◆ Task brief ◆
Go through the entries below. Copy each line in which "hogy" appears.

◆ Supplied records ◆
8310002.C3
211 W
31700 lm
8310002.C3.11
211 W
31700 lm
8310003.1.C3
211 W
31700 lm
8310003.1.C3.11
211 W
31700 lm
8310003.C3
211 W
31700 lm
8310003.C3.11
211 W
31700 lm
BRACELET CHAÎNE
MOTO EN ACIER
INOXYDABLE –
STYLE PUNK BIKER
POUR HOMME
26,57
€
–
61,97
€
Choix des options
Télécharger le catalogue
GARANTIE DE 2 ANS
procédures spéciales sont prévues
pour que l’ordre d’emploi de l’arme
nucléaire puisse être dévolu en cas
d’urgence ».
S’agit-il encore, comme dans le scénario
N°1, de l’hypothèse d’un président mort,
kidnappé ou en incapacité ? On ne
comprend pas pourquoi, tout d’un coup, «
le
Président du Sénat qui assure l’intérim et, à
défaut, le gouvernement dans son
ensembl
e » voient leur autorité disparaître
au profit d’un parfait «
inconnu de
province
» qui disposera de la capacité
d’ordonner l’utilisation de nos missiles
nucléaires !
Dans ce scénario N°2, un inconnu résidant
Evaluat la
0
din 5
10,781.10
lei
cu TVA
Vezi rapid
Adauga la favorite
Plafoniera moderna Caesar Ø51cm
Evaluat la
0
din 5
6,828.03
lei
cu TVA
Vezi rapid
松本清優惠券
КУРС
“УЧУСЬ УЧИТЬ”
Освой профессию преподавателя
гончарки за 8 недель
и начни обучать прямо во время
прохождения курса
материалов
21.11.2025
---
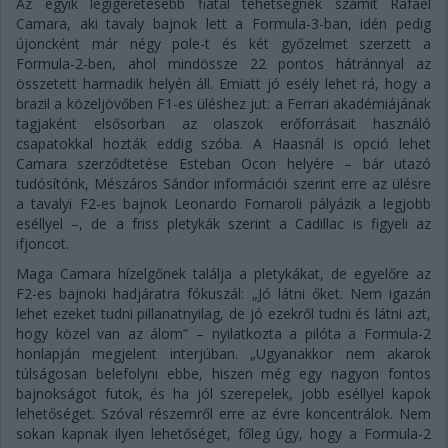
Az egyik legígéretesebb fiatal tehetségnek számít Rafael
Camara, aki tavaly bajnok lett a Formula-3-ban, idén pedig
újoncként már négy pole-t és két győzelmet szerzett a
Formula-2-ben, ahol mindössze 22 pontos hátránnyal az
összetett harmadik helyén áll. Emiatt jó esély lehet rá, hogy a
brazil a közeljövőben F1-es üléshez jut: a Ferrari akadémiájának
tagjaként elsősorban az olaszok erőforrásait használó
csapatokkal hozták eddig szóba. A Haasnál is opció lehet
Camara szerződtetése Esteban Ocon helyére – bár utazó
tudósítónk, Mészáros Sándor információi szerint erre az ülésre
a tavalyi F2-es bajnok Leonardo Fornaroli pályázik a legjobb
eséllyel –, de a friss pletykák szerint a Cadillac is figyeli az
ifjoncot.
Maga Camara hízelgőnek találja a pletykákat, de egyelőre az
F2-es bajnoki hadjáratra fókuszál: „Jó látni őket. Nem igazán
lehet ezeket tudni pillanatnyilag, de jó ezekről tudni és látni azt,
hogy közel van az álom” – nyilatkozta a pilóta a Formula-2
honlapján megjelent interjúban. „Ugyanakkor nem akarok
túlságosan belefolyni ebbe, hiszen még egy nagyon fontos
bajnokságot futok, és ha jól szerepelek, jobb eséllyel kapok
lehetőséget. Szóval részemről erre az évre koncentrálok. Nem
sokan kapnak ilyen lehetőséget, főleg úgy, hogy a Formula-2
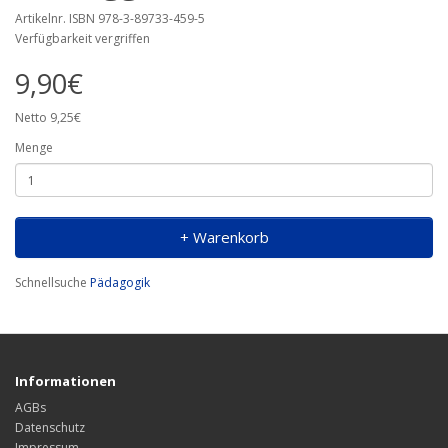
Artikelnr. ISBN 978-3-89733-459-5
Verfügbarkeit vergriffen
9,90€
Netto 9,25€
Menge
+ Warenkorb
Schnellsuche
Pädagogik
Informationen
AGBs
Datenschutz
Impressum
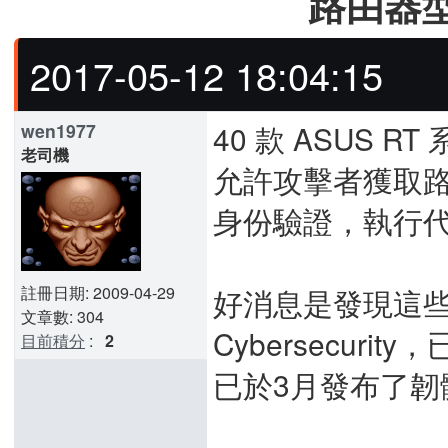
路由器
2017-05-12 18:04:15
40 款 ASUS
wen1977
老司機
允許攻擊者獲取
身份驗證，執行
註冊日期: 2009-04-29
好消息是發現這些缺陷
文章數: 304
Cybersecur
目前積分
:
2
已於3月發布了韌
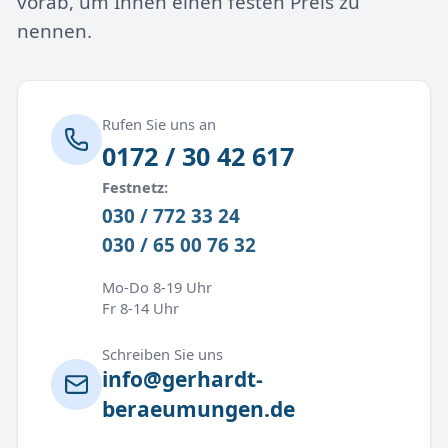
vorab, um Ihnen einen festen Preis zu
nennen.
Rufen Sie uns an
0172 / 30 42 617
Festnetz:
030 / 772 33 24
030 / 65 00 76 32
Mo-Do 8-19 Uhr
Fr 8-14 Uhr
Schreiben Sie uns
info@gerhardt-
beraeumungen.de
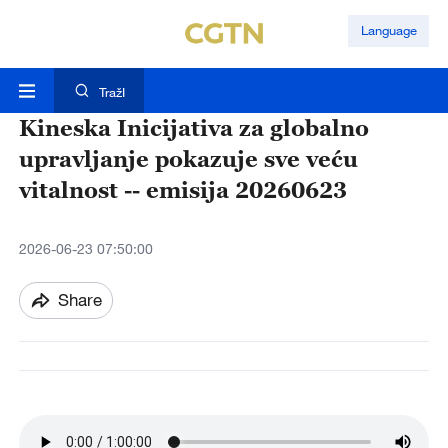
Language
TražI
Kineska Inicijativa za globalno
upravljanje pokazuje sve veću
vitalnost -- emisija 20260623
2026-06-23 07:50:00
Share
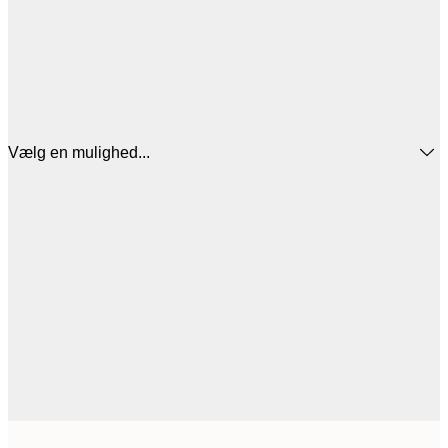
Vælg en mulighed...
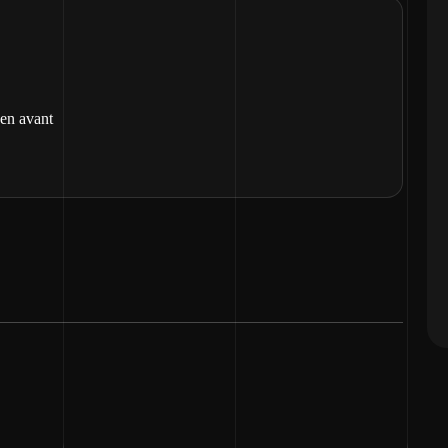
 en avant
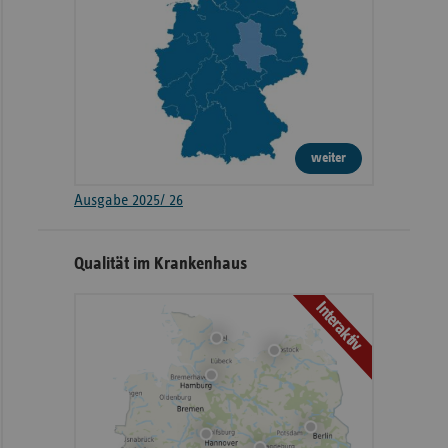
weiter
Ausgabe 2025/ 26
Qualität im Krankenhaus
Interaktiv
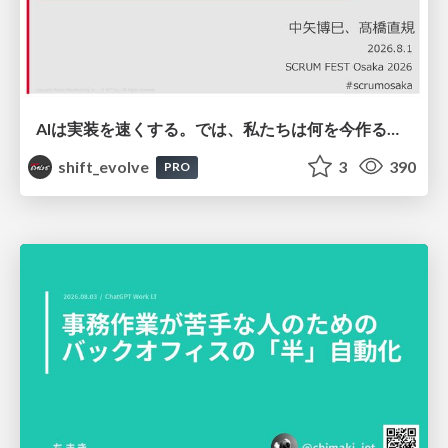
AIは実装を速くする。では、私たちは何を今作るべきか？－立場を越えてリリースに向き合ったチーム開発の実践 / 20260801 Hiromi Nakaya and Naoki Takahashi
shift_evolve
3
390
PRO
...
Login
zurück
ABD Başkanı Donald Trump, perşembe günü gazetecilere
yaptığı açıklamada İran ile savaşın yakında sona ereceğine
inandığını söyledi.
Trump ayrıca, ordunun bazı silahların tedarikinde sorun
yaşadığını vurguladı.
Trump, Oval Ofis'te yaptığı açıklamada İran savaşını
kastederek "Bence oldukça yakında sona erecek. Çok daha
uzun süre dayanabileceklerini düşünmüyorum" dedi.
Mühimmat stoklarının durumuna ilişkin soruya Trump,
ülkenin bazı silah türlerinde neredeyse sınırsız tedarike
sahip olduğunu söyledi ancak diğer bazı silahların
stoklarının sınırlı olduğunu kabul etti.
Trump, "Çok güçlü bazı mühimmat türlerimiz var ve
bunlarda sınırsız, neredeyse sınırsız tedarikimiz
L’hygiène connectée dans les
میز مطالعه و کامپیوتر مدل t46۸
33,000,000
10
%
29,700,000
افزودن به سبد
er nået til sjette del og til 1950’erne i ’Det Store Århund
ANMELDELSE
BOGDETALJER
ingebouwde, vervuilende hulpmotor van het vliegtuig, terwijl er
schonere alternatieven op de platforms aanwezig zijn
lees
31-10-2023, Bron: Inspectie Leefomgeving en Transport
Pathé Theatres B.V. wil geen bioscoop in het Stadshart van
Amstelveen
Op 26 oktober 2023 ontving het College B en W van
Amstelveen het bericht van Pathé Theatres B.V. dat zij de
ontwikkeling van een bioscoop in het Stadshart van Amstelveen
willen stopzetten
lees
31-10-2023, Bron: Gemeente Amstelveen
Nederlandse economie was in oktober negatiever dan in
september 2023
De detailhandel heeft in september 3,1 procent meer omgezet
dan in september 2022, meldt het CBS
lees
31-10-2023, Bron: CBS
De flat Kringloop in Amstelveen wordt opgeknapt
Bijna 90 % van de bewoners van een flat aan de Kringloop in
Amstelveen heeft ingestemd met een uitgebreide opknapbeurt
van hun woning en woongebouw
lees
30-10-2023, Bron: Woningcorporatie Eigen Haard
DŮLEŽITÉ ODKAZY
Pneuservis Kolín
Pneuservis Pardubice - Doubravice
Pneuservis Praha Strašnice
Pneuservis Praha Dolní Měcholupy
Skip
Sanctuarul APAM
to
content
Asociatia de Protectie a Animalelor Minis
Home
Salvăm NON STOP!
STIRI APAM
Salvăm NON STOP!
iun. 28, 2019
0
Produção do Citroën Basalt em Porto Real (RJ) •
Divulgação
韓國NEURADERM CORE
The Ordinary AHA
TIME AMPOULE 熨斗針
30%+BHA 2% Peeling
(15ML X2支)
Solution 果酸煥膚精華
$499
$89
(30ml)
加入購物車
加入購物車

◆ Result ◆
összetett harmadik helyén áll. Emiatt jó esély lehet rá, hogy a
hogy közel van az álom” – nyilatkozta a pilóta a Formula-2
sokan kapnak ilyen lehetőséget, főleg úgy, hogy a Formula-2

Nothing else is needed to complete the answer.